Not that the country is only interested in imports. India is also looking at buying out uranium reserves. State-owned aluminium major, Nalco, has identified mineral assets in Chile, Namibia and Indonesia. ``We have zeroed in on three mining reserves and are considering floating special purpose vehicles in the countries concerned for the acquisition,'' Nalco director, B L Bagra, told reporters recently.

In a bid to secure raw material to run its diversified portfolio, the aluminium producer has been scouting for uranium, bauxite, coal and copper reserves outside India. Nalco has identified a bauxite mine in Chile, a copper mine in Namibia and a coal block in Indonesia. For uranium assets overseas, the company is to team up with the Nuclear Power Corporation of India, with whom it already has a joint venture to set up nuclear power plants.

India is also expected to produce indigenous uranium to feed its existing and upcoming reactors in the near future. Earlier, an Indian firm had discovered high grade uranium 600 km from Bangalore, at Gogi village in Gulbarga district. It was touted as the highest value uranium deposit found outside Canada and Australia. Relentless exploration for 12-years by the Hyderabad-based Atomic Minerals Directorate for Exploration and Research found large traces of the rare mineral.

Several Indian firms too have invested in uranium fields. Back in 2008, Jindal Steel & Power (Mauritius) Ltd, bought the entire stake in a uranium asset in Mongolia, which was jointly owned by Canadian firms Bluerock Resources and Uranerz Energy Corp, for $2.6 million. Mongolia has about 2% of the world's uranium reserves.

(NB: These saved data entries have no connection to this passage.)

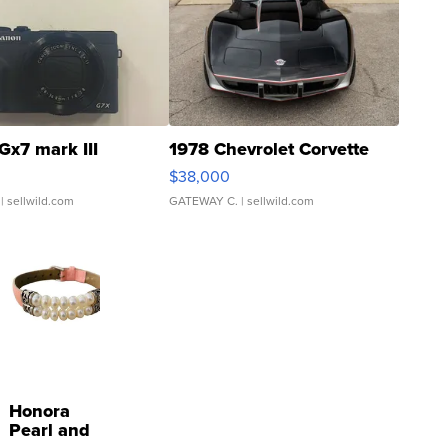
Gx7 mark III
1978 Chevrolet Corvette
$38,000
| sellwild.com
GATEWAY C.
| sellwild.com
Honora
Pearl and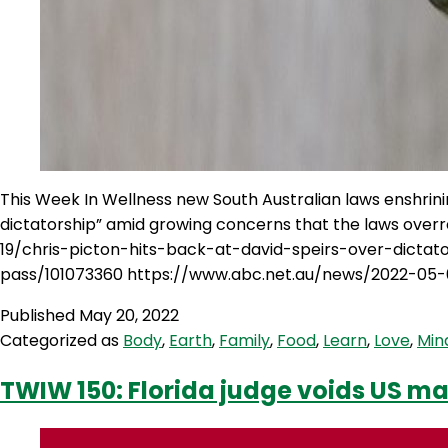
This Week In Wellness new South Australian laws enshrin
dictatorship” amid growing concerns that the laws over
19/chris-picton-hits-back-at-david-speirs-over-dict
pass/101073360 https://www.abc.net.au/news/2022-05-
Published
May 20, 2022
Categorized as
Body
,
Earth
,
Family
,
Food
,
Learn
,
Love
,
Min
TWIW 150: Florida judge voids US 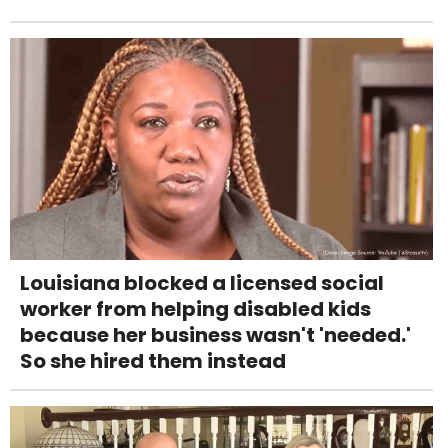
Louisiana blocked a licensed social
worker from helping disabled kids
because her business wasn't 'needed.'
So she hired them instead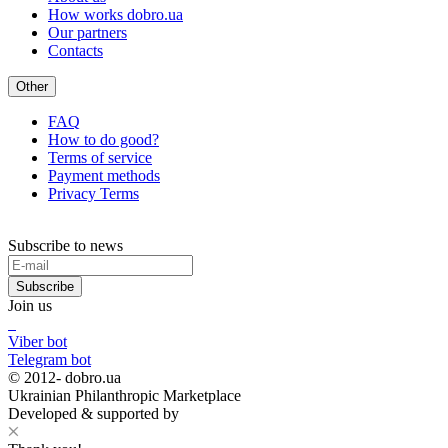
How works dobro.ua
Our partners
Contacts
Other
FAQ
How to do good?
Terms of service
Payment methods
Privacy Terms
Subscribe to news
Subscribe
Join us
Viber bot
Telegram bot
© 2012-
dobro.ua
Ukrainian Philanthropic Marketplace
Developed & supported by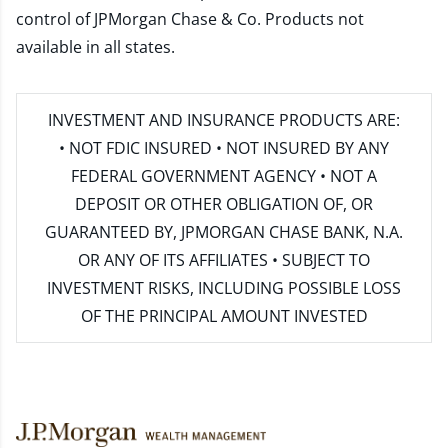
control of JPMorgan Chase & Co. Products not
available in all states.
INVESTMENT AND INSURANCE PRODUCTS ARE:
• NOT FDIC INSURED • NOT INSURED BY ANY
FEDERAL GOVERNMENT AGENCY • NOT A
DEPOSIT OR OTHER OBLIGATION OF, OR
GUARANTEED BY, JPMORGAN CHASE BANK, N.A.
OR ANY OF ITS AFFILIATES • SUBJECT TO
INVESTMENT RISKS, INCLUDING POSSIBLE LOSS
OF THE PRINCIPAL AMOUNT INVESTED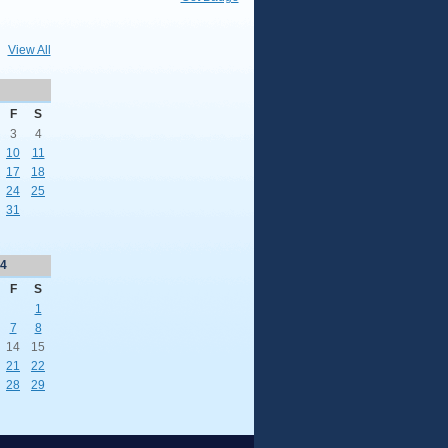
View All
F
S
3
4
10
11
17
18
24
25
31
4
F
S
1
7
8
14
15
21
22
28
29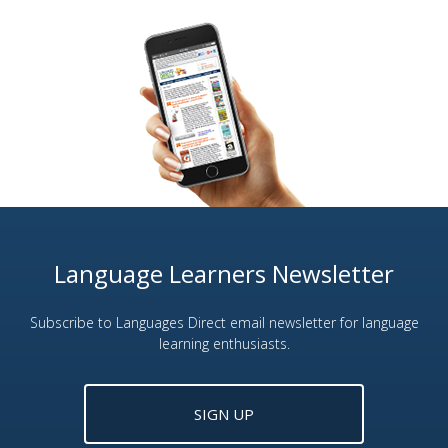
Language Learners Newsletter
Subscribe to Languages Direct email newsletter for language
learning enthusiasts.
SIGN UP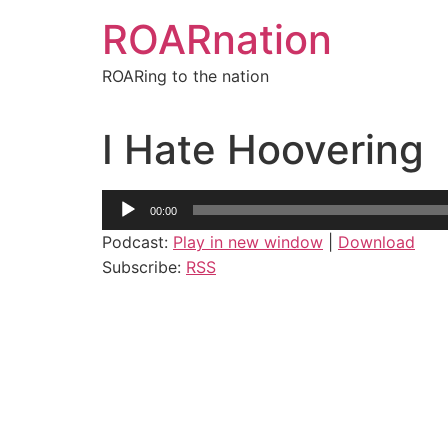
Skip
ROARnation
to
content
ROARing to the nation
I Hate Hoovering
Audio
00:00
Player
Podcast:
Play in new window
|
Download
Subscribe:
RSS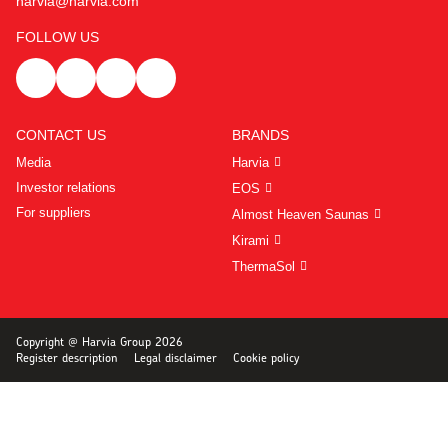
harvia@harvia.com
FOLLOW US
CONTACT US
BRANDS
Media
Harvia
Investor relations
EOS
For suppliers
Almost Heaven Saunas
Kirami
ThermaSol
Copyright @ Harvia Group 2026
Register description
Legal disclaimer
Cookie policy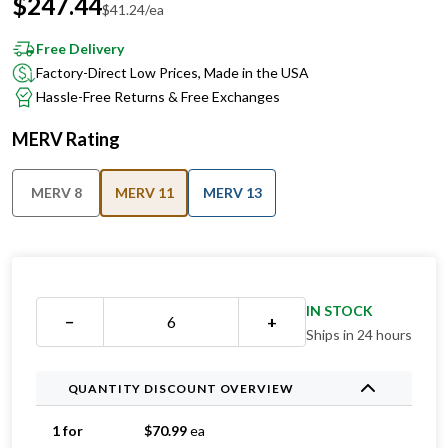
$
247.44
$
41.24
/ea
Free Delivery
Factory-Direct Low Prices, Made in the USA
Hassle-Free Returns & Free Exchanges
MERV Rating
MERV 8
MERV 11
MERV 13
IN STOCK
−
+
Ships in 24 hours
QUANTITY DISCOUNT OVERVIEW
1 for
$
70.99
ea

Another small Mumbai-based firm, Taurian Resources, bagged exclusive rights for the exploration and mining of uranium in the Arlit region of Niger, which is the fifth largest supplier of uranium globally. The initial foray into Niger's uranium mining industry has had other Indian firms lining up.

India expects to have 12 new reactors running by 2020, consuming an extra 1,500 tonnes of uranium per year. With India reportedly leading the biggest atomic expansion since the decade after the 1970's oil crisis, the country's high-powered efforts could well pay off, ensuring guaranteed uranium supply.